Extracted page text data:

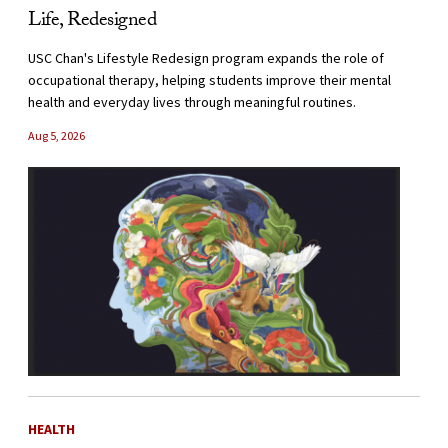
Life, Redesigned
USC Chan's Lifestyle Redesign program expands the role of
occupational therapy, helping students improve their mental
health and everyday lives through meaningful routines.
Aug 5, 2026
HEALTH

_WHAT NEEDS TO BE DONE_
Taking the line with "health and everyday" as the first, copy every line through the end of the entries above exactly, with no others.

_WRITTEN ANSWER_
health and everyday lives through meaningful routines.
Aug 5, 2026
HEALTH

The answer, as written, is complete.